Give the number of lines in the records below that contain the word "Dogtra", and nothing more.
######
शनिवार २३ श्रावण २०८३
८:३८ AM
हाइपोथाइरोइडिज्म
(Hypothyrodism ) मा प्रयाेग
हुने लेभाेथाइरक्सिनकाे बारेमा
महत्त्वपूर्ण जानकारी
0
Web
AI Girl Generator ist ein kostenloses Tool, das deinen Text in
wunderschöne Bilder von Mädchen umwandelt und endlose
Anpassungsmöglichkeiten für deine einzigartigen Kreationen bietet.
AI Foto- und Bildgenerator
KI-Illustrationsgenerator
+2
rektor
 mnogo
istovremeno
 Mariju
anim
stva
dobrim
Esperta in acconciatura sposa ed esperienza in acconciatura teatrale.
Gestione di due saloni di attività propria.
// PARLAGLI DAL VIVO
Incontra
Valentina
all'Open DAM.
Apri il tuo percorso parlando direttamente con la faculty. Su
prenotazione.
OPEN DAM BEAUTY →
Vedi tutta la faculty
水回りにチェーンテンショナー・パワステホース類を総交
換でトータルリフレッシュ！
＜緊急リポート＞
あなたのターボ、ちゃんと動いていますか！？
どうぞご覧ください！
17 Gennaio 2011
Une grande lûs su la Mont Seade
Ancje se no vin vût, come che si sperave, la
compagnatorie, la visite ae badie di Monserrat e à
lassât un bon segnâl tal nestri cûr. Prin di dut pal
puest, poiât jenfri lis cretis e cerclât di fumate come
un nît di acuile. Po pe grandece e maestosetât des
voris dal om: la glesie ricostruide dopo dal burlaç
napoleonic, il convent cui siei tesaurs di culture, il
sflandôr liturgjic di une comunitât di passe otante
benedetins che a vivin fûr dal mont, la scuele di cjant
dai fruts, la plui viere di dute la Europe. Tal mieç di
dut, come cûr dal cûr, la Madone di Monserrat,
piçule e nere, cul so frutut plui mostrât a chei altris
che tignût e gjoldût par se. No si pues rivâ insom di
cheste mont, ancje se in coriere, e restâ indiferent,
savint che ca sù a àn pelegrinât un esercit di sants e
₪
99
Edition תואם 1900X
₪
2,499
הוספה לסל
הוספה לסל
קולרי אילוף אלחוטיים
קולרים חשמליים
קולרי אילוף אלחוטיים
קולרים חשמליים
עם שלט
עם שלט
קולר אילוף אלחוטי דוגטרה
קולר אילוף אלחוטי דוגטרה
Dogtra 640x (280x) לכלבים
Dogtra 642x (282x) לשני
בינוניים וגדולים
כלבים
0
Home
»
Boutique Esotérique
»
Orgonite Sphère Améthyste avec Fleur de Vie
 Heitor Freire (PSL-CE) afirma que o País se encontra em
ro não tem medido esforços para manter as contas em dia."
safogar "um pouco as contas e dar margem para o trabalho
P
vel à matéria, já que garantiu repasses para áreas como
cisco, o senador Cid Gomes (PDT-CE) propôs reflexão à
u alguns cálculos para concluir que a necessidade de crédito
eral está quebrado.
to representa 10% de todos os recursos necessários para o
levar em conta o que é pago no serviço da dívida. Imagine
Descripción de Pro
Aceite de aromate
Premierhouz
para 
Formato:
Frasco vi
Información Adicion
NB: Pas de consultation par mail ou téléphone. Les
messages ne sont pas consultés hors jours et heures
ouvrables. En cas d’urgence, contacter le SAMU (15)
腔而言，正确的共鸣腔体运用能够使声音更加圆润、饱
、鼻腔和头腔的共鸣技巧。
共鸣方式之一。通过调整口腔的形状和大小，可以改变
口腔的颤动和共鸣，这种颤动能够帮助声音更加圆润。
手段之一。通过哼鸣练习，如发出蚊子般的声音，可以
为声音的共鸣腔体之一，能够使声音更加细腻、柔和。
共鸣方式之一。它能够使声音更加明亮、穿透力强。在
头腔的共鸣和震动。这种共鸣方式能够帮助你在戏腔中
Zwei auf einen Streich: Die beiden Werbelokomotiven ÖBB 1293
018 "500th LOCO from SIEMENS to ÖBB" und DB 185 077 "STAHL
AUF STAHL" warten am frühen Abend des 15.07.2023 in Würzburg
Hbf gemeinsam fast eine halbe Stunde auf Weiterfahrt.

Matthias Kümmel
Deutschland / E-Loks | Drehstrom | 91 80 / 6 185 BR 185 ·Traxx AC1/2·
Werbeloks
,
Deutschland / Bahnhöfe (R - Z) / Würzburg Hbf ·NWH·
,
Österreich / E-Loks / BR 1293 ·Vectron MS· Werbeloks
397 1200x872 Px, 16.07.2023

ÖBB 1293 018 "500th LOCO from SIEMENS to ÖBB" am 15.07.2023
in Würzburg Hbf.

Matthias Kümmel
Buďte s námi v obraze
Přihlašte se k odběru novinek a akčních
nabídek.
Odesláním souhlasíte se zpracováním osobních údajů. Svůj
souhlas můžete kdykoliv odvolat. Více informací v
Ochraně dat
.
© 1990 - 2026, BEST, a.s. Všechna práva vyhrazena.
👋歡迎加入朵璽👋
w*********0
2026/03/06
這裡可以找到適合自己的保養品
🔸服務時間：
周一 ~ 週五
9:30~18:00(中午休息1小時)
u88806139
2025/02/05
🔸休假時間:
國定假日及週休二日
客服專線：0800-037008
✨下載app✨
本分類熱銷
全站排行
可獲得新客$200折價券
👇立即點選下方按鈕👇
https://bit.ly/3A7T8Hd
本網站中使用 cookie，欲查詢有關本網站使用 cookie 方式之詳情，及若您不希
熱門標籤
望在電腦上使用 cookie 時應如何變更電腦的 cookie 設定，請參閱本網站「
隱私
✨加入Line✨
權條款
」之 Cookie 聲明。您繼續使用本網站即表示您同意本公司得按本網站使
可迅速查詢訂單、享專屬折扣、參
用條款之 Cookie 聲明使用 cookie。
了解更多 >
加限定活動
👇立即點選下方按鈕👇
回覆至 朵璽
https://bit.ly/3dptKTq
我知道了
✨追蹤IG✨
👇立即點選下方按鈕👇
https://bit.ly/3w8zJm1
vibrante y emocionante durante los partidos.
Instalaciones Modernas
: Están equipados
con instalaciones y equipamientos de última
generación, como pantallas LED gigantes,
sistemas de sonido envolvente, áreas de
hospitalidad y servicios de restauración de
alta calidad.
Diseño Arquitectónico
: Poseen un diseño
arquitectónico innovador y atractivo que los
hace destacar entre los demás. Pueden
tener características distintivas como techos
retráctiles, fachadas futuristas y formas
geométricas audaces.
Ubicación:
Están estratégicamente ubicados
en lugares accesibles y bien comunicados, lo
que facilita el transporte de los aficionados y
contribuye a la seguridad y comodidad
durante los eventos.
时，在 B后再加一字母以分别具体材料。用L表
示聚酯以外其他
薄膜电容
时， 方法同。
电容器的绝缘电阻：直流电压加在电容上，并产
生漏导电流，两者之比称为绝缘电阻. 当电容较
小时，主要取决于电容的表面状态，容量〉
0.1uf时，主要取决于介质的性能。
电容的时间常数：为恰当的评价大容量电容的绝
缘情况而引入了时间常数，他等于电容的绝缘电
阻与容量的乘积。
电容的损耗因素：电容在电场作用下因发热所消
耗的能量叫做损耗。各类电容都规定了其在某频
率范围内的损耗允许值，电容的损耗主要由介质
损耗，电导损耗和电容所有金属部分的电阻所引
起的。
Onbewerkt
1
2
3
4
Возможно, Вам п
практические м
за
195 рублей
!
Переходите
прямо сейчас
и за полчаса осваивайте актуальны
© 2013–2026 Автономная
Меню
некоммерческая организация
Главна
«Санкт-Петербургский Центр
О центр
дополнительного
######
■ Solution for this problem:
2